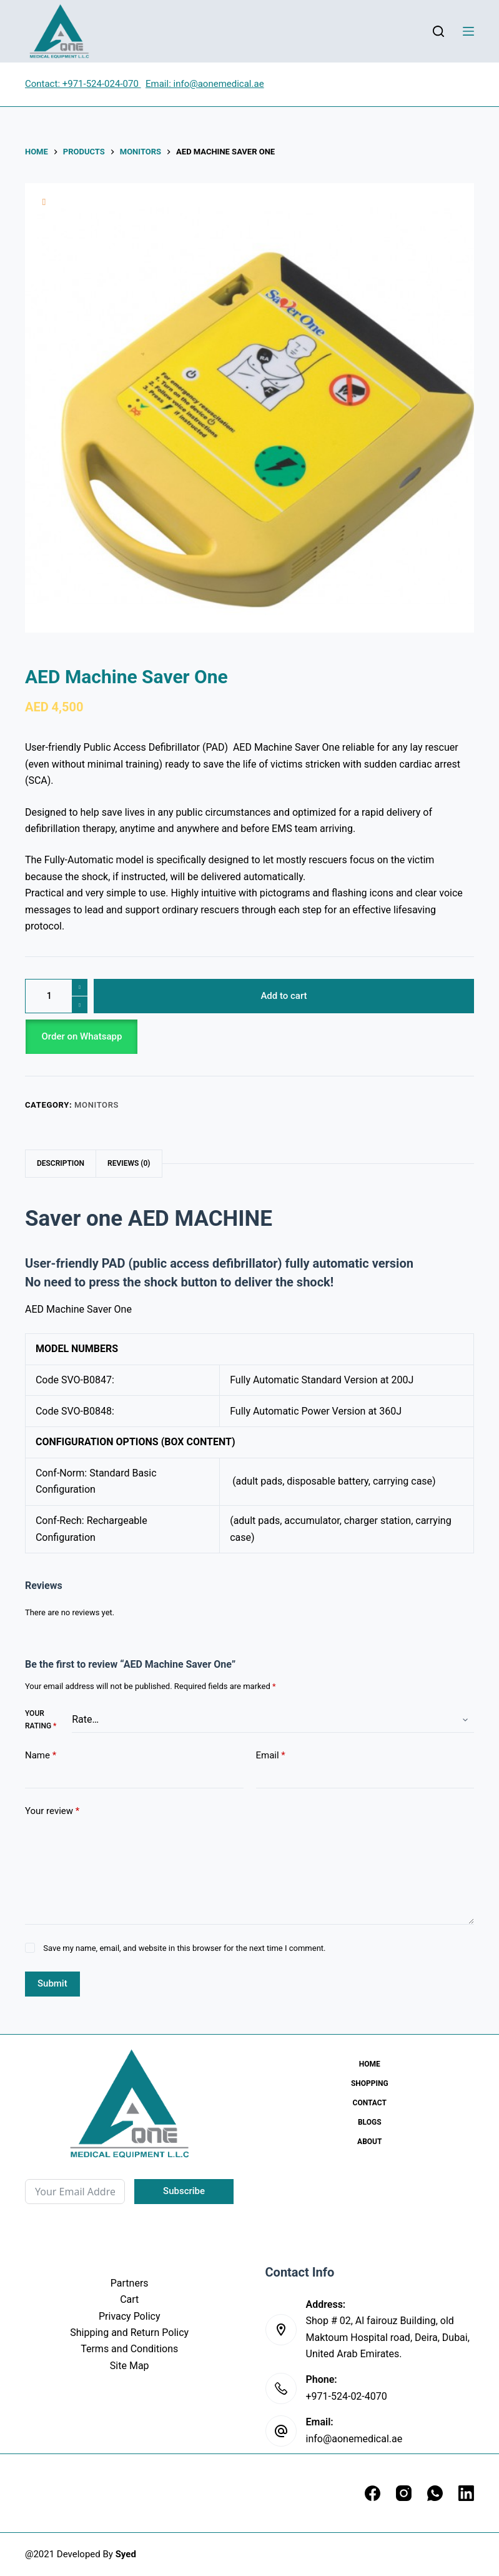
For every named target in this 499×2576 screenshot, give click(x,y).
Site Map (129, 2366)
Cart (129, 2299)
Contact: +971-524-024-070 (83, 83)
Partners (130, 2283)
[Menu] (468, 31)
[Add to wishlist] (44, 202)
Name (40, 1755)
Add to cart (283, 995)
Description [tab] (60, 1163)
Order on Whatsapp (81, 1036)
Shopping (369, 2083)
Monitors (96, 1105)
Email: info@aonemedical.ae (205, 83)
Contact (370, 2102)
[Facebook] (372, 2493)
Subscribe (184, 2191)
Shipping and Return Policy (129, 2332)
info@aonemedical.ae (354, 2439)
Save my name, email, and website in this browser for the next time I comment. (184, 1948)
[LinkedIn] (466, 2493)
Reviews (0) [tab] (128, 1163)
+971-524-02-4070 (346, 2396)
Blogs (370, 2122)
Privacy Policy (130, 2316)
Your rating (40, 1719)
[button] (249, 1037)
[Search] (438, 31)
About (369, 2141)
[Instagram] (404, 2493)
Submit (52, 1983)
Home (369, 2064)
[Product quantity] (56, 996)
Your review (52, 1811)
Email (270, 1755)
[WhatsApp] (435, 2493)
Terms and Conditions (129, 2349)
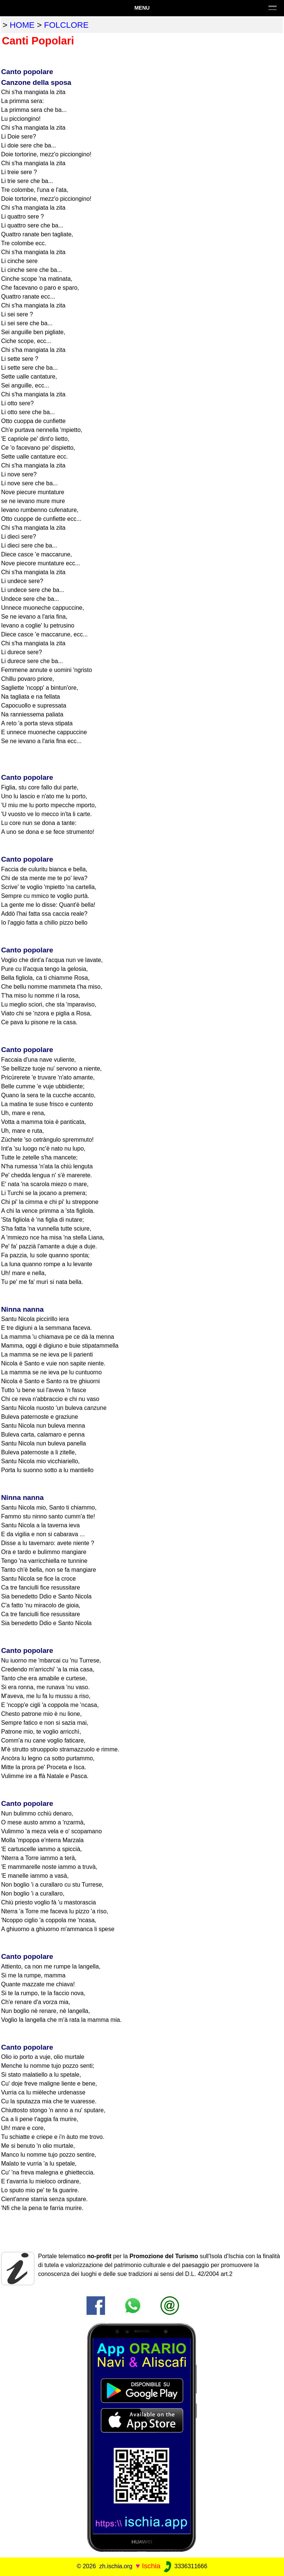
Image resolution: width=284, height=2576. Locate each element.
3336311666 (184, 2566)
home (22, 25)
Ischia (151, 2566)
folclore (66, 25)
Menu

### Task instructions
Set down, unchanged, only those lines above that fall between the line with "Cart (129, 2299)" and the line with "Submit (52, 1983)", the two end lines included.

### Exercise result
Cart (129, 2299)
Contact: +971-524-024-070 (83, 83)
Partners (130, 2283)
[Menu] (468, 31)
[Add to wishlist] (44, 202)
Name (40, 1755)
Add to cart (283, 995)
Description [tab] (60, 1163)
Order on Whatsapp (81, 1036)
Shopping (369, 2083)
Monitors (96, 1105)
Email: info@aonemedical.ae (205, 83)
Contact (370, 2102)
[Facebook] (372, 2493)
Subscribe (184, 2191)
Shipping and Return Policy (129, 2332)
info@aonemedical.ae (354, 2439)
Save my name, email, and website in this browser for the next time I comment. (184, 1948)
[LinkedIn] (466, 2493)
Reviews (0) [tab] (128, 1163)
+971-524-02-4070 (346, 2396)
Blogs (370, 2122)
Privacy Policy (130, 2316)
Your rating (40, 1719)
[button] (249, 1037)
[Search] (438, 31)
About (369, 2141)
[Instagram] (404, 2493)
Submit (52, 1983)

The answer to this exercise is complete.